The chloride-dependent, sodium-independent cotransport of potassium and chloride in a 1:1 stoichiometry in the erythrocyte has been studied in great detail.^1,17  Initially, K-Cl cotransport was viewed as a developmental process in which cotransporter activity promotes the efflux of potassium followed by water from high-potassium erythroid precursors and reticulocytes, decreasing cell volume with cellular maturation. This cotransport activity, which is negligible in mature erythrocytes, was increased in certain hemoglobinopathies, particularly sickle cell disease, contributing to cellular dehydration. In the erythrocyte, K-Cl cotransport activity has been attributed to KCC1 with possibly some contribution from KCC3.⁶³ 

Northern blot analyses with KCC1-specific probes demonstrated that the RNA is ubiquitously distributed, suggesting function for KCC1 outside the erythrocyte.^3,9  Beyond its possible housekeeping function, the role of KCC1 in volume regulation and transepithelial transport in renal cells, in vascular reactivity, in cervical cancer, and in the genesis of arrhythmias after myocardial ischemia are some of the functions under investigation.^2,64-68 

The identification of a TATA-less KCC1 gene promoter containing functional InR and DPE elements is an unusual finding in a mammalian promoter. In Drosophila, approximately half of all core promoters contain a TATA box and an InR at the transcription initiation site.
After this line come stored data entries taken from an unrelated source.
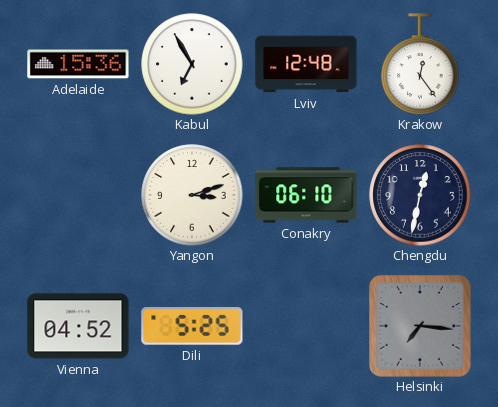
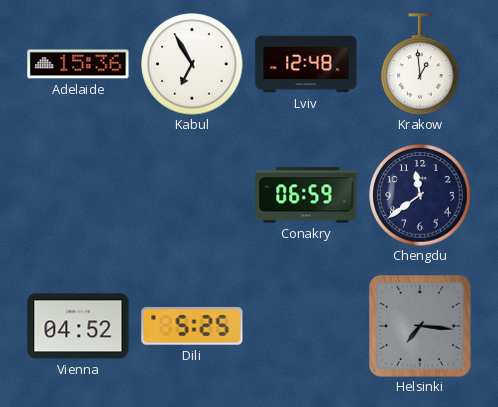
Krakow: 12:24 -> 12:59
Yangon: 3:12 -> none
Conakry: 06:10 -> 06:59
Chengdu: 12:32 -> 11:39
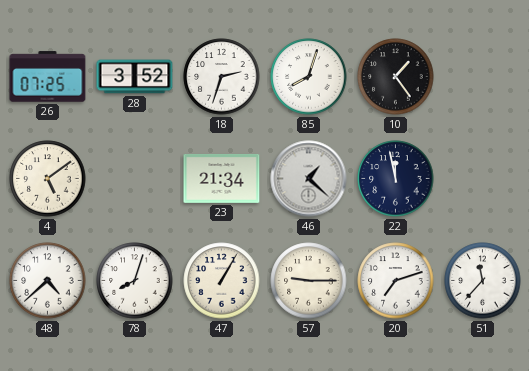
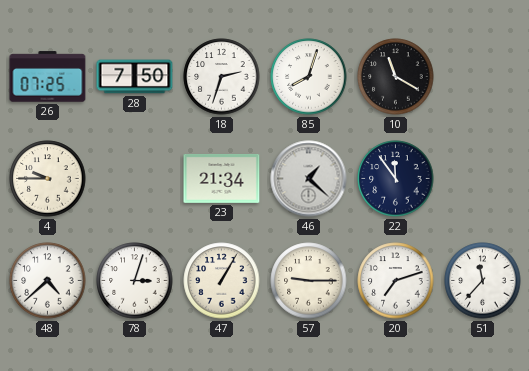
28: 3:52 -> 7:50
10: 1:24 -> 11:20
4: 5:09 -> 9:45
22: 11:58 -> 11:54
78: 8:03 -> 3:03
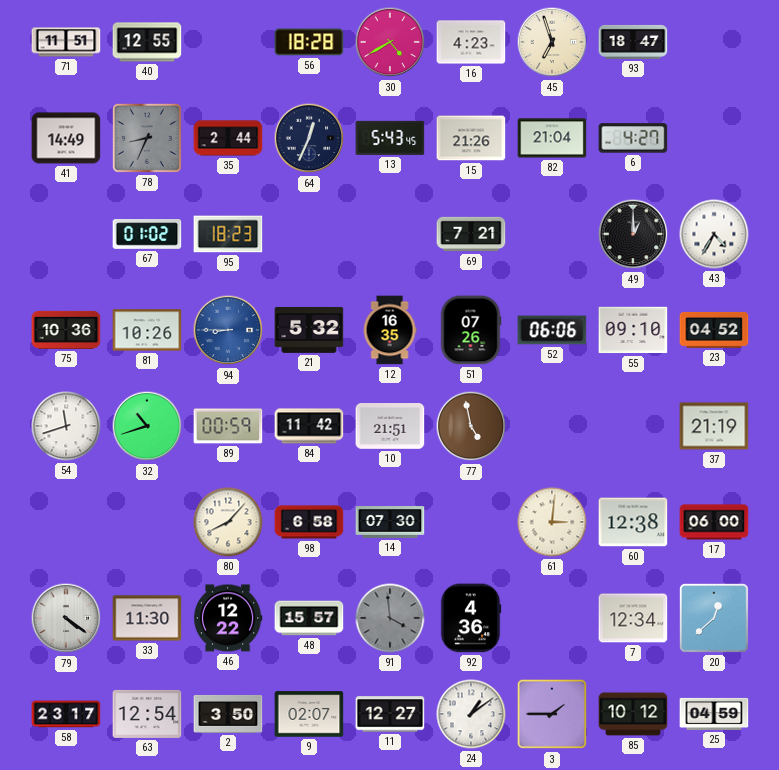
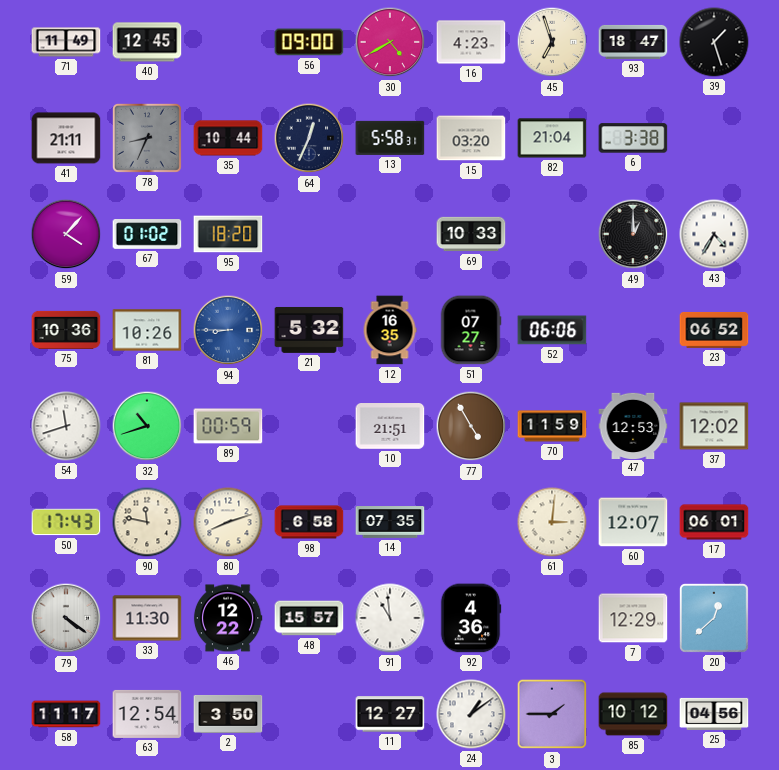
71: 11:51 -> 11:49
40: 12:55 -> 12:45
56: 18:28 -> 09:00
39: none -> 1:27
41: 14:49 -> 21:11
35: 2:44 -> 10:44
13: 5:43 -> 5:58
15: 21:26 -> 03:20
6: 4:27 -> 3:38
59: none -> 4:07
95: 18:23 -> 18:20
69: 7:21 -> 10:33
51: 07:26 -> 07:27
55: 09:10 -> none
23: 04:52 -> 06:52
84: 11:42 -> none
77: 4:58 -> 4:55
70: none -> 11:59
47: none -> 12:53
37: 21:19 -> 12:02
50: none -> 17:43
90: none -> 11:47
80: 8:07 -> 8:12
14: 07:30 -> 07:35
60: 12:38 -> 12:07
17: 06:00 -> 06:01
91: 3:59 -> 10:59
91 dial: grey -> white
7: 12:34 -> 12:29
58: 23:17 -> 11:17
9: 02:07 -> none
25: 04:59 -> 04:56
The other half lack a TATA box and contain an InR and a DPE located approximately 30 bp 3′ of the transcription initiation site.^54,59  The TATA box, the InR, and the DPE are capable of recognizing the TFIID complex. In mammalian genes, core promoter structure is more complex than Drosophila. Fewer promoters contain TATA boxes,⁶⁹  fewer promoters have TATA boxes and InR, DPEs have been rarely described,^62,70,71  and many mammalian promoters lack all 3 core promoter elements.⁶⁰  It is likely that the variable occurrence of TATA, InR, and DPE use makes an important contribution to combinatorial gene regulation,^60,72-76  with differences arising not from mechanisms of transcription initiation from different core promoter structures but from interactions with transcription factors not considered part of the general transcription machinery.^31,60,61 

Similar to the KCC1 promoter, several TATA-less promoters are regulated by Sp1 and AP-2 proteins.^69,76,77  One of these, the human TAF_II55 gene, is one of the few mammalian genes described with function InR and DPE elements.⁶⁹  It will be interesting to determine whether this combination—that is, a TATA-less core promoter with functional InR and DPEs regulated by Sp1 and AP-2—emerges as a common mammalian core promoter arrangement.

Sequences reported in this paper have been deposited in the GenBank database (AY211326).